Excesso de umidade favorece fungos e pode dificultar a aplicação de defensivos e outros manejos durante a fase final do plantio
O aumento das chuvas acendeu um alerta para as lavouras de trigo da Região Sul do Brasil. A elevada umidade favorece o surgimento de doenças fúngicas e pode comprometer o desenvolvimento das plantas e o potencial produtivo da safra de inverno.
O plantio do cereal já alcançou 94,7% da área prevista no país, segundo o monitoramento das lavouras. Apesar do avanço da semeadura, as condições climáticas exigem atenção redobrada dos produtores.
Além de ampliar a pressão de doenças, o excesso de chuva pode dificultar a entrada de máquinas nas propriedades e atrasar operações como aplicação de defensivos agrícolas, adubação de cobertura e outros tratos culturais.
Paraná registra maior pressão de fungos
No Paraná, a umidade elevada nas regiões oeste e sudoeste favoreceu o aparecimento de doenças fúngicas e manchas foliares.

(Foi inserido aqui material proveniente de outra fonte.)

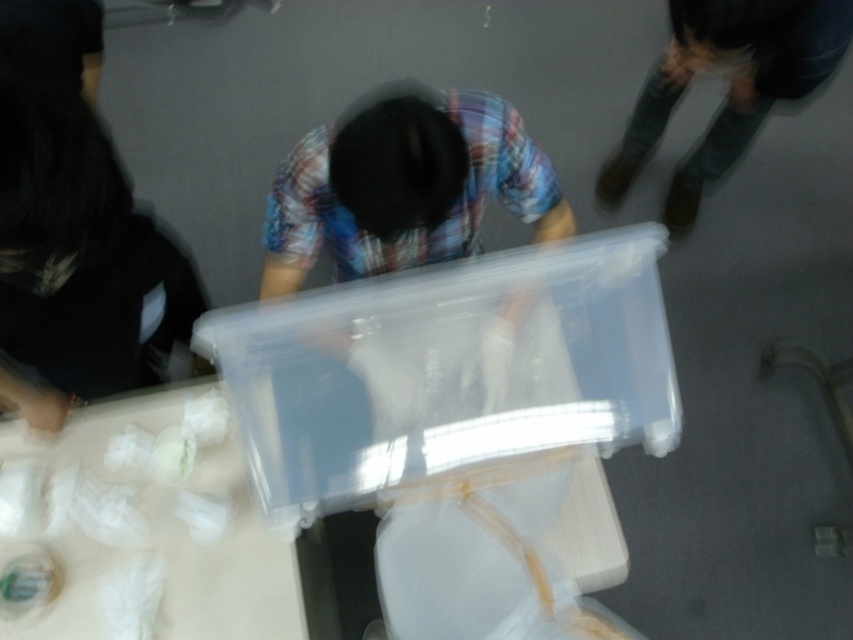 Does point (35, 145) lie behind point (694, 52)?

That is False.

Between black matte shirt at left and dark blue jeans at upper right, which one appears on the left side from the viewer's perspective?

From the viewer's perspective, black matte shirt at left appears more on the left side.

Does point (68, 259) come closer to viewer compared to point (695, 36)?

That is True.

You are a GUI agent. You are given a task and a screenshot of the screen. Output one action in this format:
    pyautogui.click(x=<x>, y=<y>)
    Task: Click on the black matte shirt at left
    Image resolution: width=853 pixels, height=640 pixels.
    Given the screenshot: What is the action you would take?
    pyautogui.click(x=74, y=262)

Who is positioned more to the right, translucent plastic table at lower left or dark blue jeans at upper right?

Positioned to the right is dark blue jeans at upper right.

Consider the image. Which is below, translucent plastic table at lower left or dark blue jeans at upper right?

translucent plastic table at lower left is lower down.

The image size is (853, 640). In order to click on translucent plastic table at lower left in this screenshot , I will do `click(146, 524)`.

Identify the location of translucent plastic table at lower left. (146, 524).

Which is above, translucent plastic table at lower left or black matte shirt at left?

black matte shirt at left is higher up.

Is point (219, 513) behind point (19, 104)?

That is True.

Locate an element on the screen. The width and height of the screenshot is (853, 640). translucent plastic table at lower left is located at coordinates (146, 524). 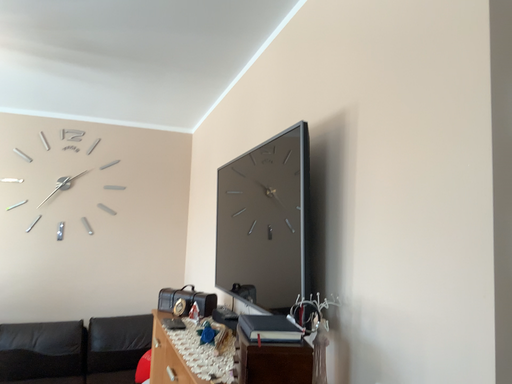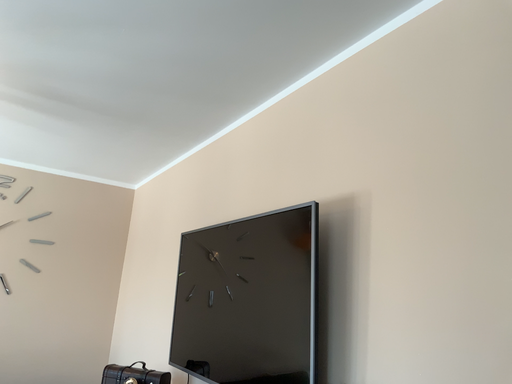 Question: How did the camera likely rotate when shooting the video?

Choices:
 (A) rotated downward
 (B) rotated upward

Answer: (B) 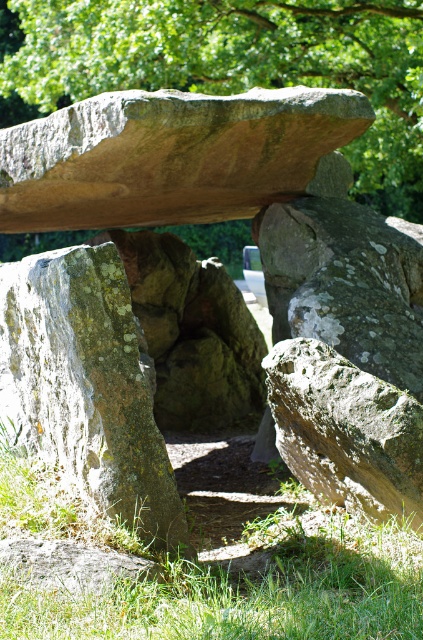 You are standing in front of the dolmen and notice a point marked at coordinates (236, 64). What object is located at this position?

The point at coordinates (236, 64) indicates a green leafy tree at upper center.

Embora as lavouras apresentem desenvolvimento considerado satisfatório, o acompanhamento das áreas deve ser intensificado para que possíveis focos sejam identificados e controlados rapidamente.
No Rio Grande do Sul, as chuvas e a baixa luminosidade também prejudicaram o desenvolvimento inicial de parte das plantações e elevaram o risco de doenças nas folhas.
Santa Catarina tem condições mais favoráveis
Em Santa Catarina, a redução das chuvas melhorou as condições para a realização das atividades no campo.
As lavouras apresentam boa germinação, emergência uniforme e desenvolvimento vegetativo inicial satisfatório, favorecidos pela disponibilidade de água no solo e pelas temperaturas adequadas.
Monitoramento deve ser constante
A orientação aos produtores é manter a inspeção frequente das lavouras e acompanhar as previsões meteorológicas antes de definir o momento de aplicação de defensivos e fertilizantes.
O planejamento dos manejos conforme as condições do tempo pode reduzir perdas, aumentar a eficiência das operações e evitar que as doenças avancem sobre as áreas cultivadas.